Scan the data below and pick out the lines containing the word "hàng".

The input:
********************

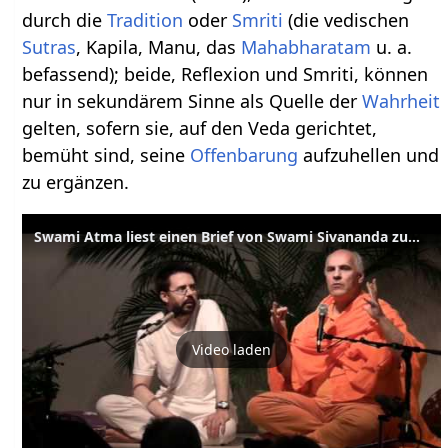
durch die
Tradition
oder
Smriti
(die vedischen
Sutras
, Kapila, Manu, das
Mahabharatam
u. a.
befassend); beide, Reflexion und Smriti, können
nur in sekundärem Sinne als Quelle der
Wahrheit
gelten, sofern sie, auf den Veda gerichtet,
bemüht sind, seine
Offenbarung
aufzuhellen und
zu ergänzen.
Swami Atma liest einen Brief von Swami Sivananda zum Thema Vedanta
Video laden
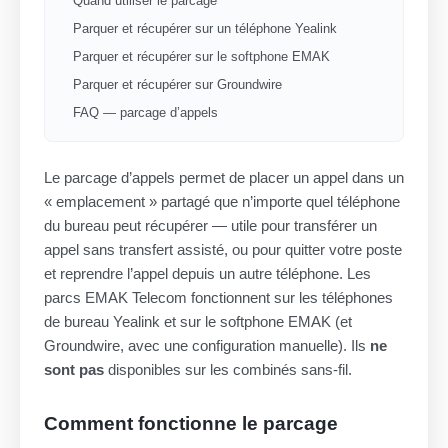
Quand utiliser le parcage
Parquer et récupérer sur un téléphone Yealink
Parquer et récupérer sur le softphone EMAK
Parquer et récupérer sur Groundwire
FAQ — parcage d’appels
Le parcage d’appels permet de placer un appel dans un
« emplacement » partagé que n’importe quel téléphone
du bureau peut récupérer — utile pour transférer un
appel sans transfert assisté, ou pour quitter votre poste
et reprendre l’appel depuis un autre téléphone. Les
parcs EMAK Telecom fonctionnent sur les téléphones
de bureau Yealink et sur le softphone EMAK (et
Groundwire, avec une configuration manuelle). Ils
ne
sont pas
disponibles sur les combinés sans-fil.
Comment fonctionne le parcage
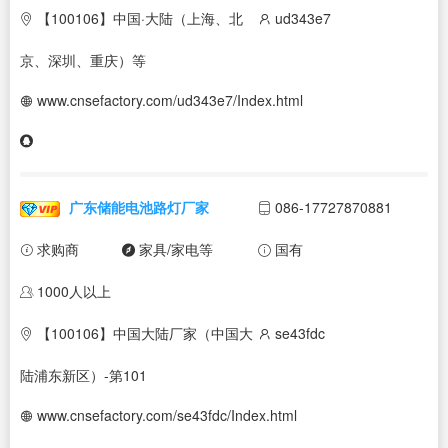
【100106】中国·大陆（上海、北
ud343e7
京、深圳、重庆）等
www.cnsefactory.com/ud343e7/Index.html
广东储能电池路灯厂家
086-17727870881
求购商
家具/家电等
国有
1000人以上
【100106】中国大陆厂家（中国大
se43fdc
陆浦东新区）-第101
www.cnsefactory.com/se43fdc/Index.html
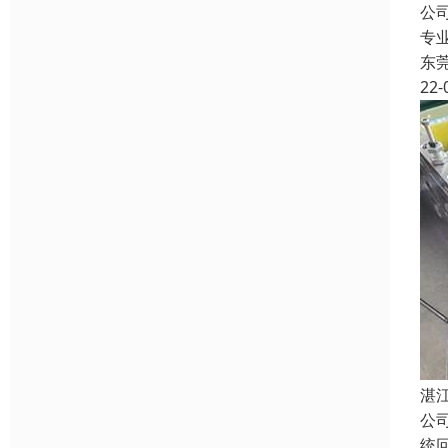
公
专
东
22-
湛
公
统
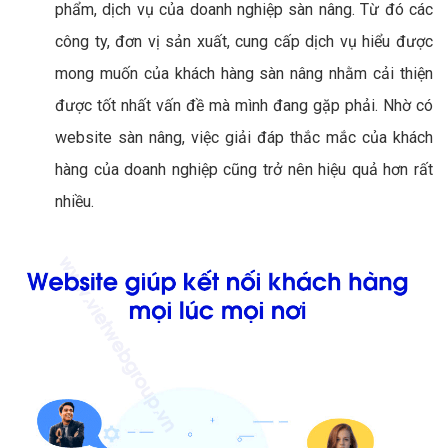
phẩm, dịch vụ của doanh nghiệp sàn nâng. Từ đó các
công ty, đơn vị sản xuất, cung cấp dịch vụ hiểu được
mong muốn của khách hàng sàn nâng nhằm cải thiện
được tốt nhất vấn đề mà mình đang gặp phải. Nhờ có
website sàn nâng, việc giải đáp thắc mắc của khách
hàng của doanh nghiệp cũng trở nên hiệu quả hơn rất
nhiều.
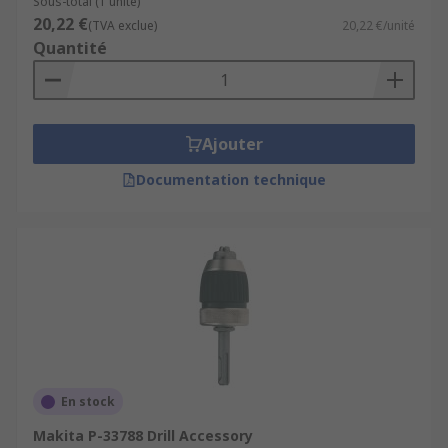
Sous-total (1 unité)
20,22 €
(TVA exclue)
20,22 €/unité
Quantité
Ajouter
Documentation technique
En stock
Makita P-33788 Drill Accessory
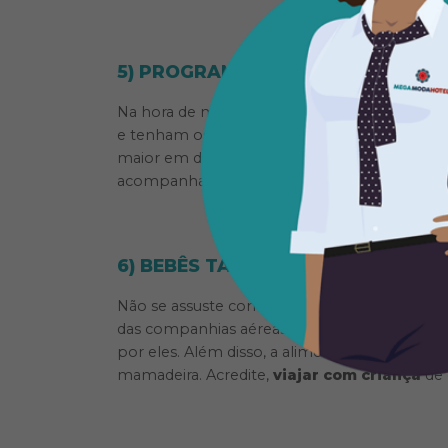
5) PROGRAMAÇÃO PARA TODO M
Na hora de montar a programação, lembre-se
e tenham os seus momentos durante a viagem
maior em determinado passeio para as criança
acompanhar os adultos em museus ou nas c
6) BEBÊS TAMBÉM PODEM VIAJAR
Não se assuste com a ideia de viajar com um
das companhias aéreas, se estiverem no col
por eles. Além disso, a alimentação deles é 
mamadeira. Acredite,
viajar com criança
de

********************

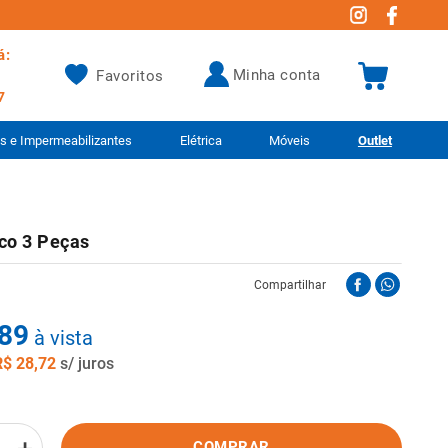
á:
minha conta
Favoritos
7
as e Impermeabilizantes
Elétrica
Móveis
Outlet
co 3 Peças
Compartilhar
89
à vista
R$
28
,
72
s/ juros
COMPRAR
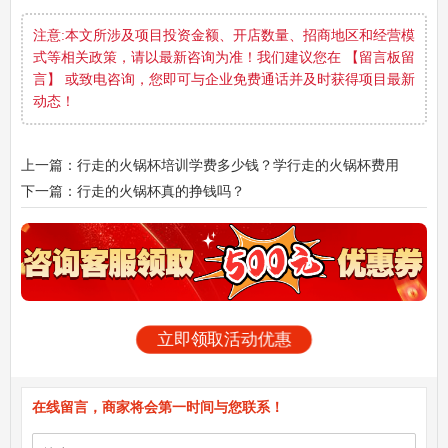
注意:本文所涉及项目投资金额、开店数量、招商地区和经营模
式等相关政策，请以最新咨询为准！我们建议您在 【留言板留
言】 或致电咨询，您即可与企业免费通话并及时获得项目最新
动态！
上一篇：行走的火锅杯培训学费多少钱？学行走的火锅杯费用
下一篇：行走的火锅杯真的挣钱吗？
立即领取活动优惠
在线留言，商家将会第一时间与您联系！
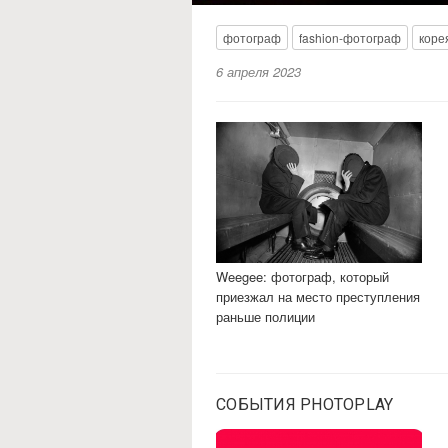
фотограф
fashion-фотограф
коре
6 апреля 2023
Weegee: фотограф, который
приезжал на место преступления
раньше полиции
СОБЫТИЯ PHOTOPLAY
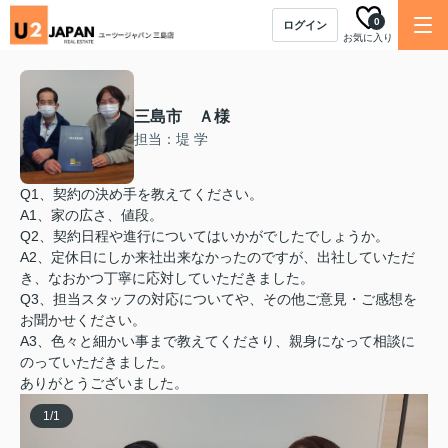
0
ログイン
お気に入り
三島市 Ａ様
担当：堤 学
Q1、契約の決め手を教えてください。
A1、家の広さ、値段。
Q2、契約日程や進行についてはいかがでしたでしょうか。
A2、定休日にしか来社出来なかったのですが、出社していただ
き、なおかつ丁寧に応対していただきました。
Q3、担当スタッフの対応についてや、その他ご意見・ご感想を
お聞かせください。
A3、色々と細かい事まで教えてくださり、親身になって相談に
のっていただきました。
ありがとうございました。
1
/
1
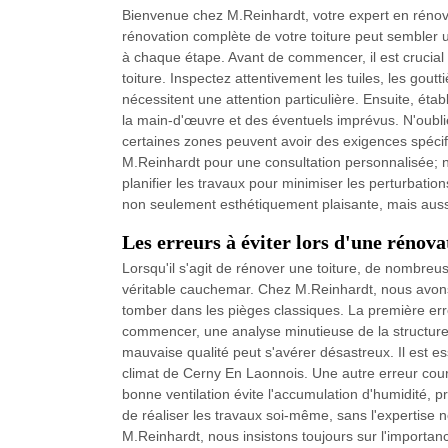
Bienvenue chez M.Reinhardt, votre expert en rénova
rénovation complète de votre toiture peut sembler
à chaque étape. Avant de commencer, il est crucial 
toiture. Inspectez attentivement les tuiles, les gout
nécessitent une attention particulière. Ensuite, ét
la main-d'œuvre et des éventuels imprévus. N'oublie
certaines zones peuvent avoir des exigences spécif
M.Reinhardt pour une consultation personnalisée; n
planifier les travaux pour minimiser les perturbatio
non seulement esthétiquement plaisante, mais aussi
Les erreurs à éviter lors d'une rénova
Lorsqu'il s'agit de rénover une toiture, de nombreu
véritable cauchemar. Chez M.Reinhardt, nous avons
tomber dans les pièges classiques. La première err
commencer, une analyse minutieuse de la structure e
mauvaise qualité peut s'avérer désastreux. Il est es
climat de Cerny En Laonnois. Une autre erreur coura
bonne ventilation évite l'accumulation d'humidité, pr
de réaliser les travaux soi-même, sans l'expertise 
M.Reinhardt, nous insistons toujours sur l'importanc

********************

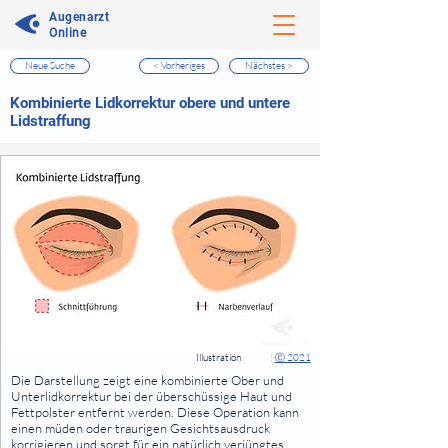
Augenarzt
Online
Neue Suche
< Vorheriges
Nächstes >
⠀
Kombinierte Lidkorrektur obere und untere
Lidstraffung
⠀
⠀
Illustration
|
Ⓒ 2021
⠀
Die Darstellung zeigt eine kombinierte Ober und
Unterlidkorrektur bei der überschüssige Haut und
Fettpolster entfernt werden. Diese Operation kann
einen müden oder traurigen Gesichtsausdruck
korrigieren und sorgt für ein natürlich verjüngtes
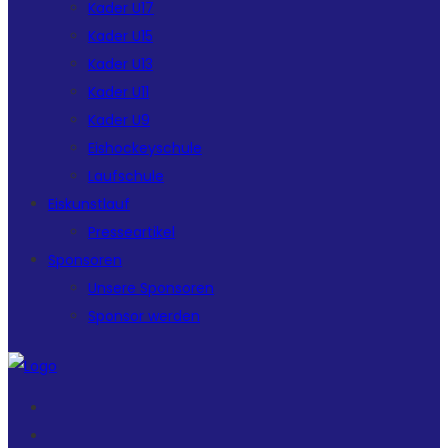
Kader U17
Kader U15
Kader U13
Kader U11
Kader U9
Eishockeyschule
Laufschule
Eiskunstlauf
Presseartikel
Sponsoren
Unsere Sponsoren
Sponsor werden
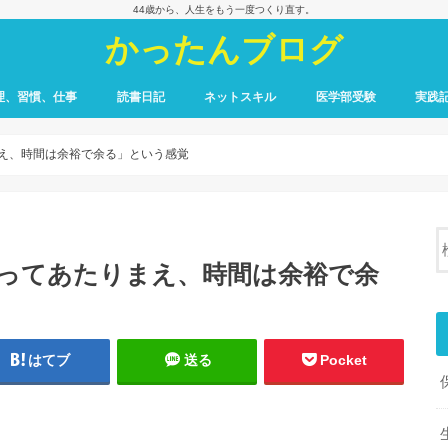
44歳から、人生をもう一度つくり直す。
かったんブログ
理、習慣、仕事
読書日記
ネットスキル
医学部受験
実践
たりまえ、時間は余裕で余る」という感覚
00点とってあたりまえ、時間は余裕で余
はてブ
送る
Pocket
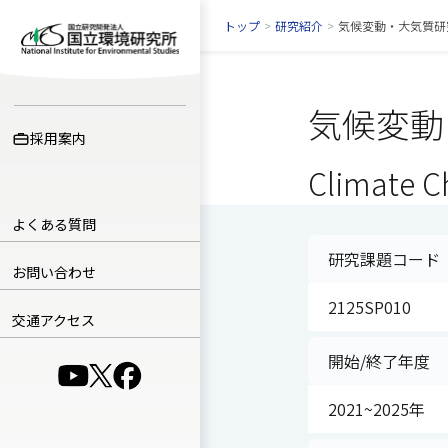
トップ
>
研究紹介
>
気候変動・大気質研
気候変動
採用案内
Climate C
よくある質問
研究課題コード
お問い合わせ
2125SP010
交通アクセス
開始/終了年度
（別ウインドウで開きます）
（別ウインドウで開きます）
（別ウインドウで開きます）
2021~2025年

********************

Exercise response:
mong muốn của khách hàng sàn nâng nhằm cải thiện
hàng của doanh nghiệp cũng trở nên hiệu quả hơn rất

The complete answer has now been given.